Pedimos unos cortados, estaban bien ricos. Para los muy exigentes en temas de café, vamos a ser lo más exactos posibles: un café rico por encima del promedio. (Traducción para los que no son tan exigentes: mucho mejor que el de la cadena gringa de tu preferencia.)
Aunque habíamos almorzado bastante, los postres no dejaban de hacernos ojitos, así que decidimos «probar un poquito entre todos» para no sentirnos tan cerditos. El brownie se veía riquísimo y fue nuestra primera víctima. Estaba muy bueno. La segunda víctima fue el pye de limón, muy muy rico, talvez una pizca empalagoso (pero no se les culpa porque el exceso de dulce es muy limeño).
Pero volvamos al local y al por qué nos llamó la atención desde aquella vez que pasamos. El lugar, que tiene una sola mesa larga tipo de comedor (de abuela), ha sido decorado salpicándolo de detalles vintage y «abuelezcos». Cosas llamativas, curiosas y bonitas. No se pierdan, por ejemplo, la lámpara de secadora de peluquería (para hacer memoria, imaginen sentada a la mamá de Mafalda). Otro detalle que me encantó fue el de las cremas volteadas hechas en mini moldes personales pero con hueco al medio, iguales a los grandes.

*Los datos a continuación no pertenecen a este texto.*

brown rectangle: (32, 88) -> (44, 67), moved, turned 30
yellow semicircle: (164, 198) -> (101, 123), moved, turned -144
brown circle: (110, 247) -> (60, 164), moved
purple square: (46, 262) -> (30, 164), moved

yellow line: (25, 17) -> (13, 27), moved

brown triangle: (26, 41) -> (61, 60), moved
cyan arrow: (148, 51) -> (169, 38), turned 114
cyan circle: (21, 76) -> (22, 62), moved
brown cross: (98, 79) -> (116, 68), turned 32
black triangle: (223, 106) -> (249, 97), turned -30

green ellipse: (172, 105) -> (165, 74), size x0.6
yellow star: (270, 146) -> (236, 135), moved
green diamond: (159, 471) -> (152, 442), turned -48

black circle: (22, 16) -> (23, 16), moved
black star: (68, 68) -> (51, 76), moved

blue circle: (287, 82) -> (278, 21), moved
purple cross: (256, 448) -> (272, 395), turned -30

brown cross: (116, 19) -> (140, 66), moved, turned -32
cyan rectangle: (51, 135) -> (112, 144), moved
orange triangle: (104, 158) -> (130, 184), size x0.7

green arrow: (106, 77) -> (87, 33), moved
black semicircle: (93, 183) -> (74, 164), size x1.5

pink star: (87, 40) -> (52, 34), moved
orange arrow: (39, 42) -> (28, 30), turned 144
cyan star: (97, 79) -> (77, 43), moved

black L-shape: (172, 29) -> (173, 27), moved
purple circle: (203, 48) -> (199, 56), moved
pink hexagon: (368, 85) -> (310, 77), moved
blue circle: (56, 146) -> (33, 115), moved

El café lo sirven en unos vasos coquetamente adornados con su logo, se ve muy bien. Y está muy bien para llevar. Pero creemos que iría mucho mejor con el romanticismo y la nostalgia, que todo lo que no sea para llevar se sirva en tazas de verdad. Por la nostalgia… pero también por la contaminación, abuelita, no te pongas tan moderna con tus vasos descartables.
En resumen un sitio lindo, lleno de detalles pensados con cariño, de cosas ricas, buen café y precios razonables. Definitivamente como para volver.
Ah, y también hacen delivery por la zona (me pregunto si la abuelita repartirá en bicicleta…).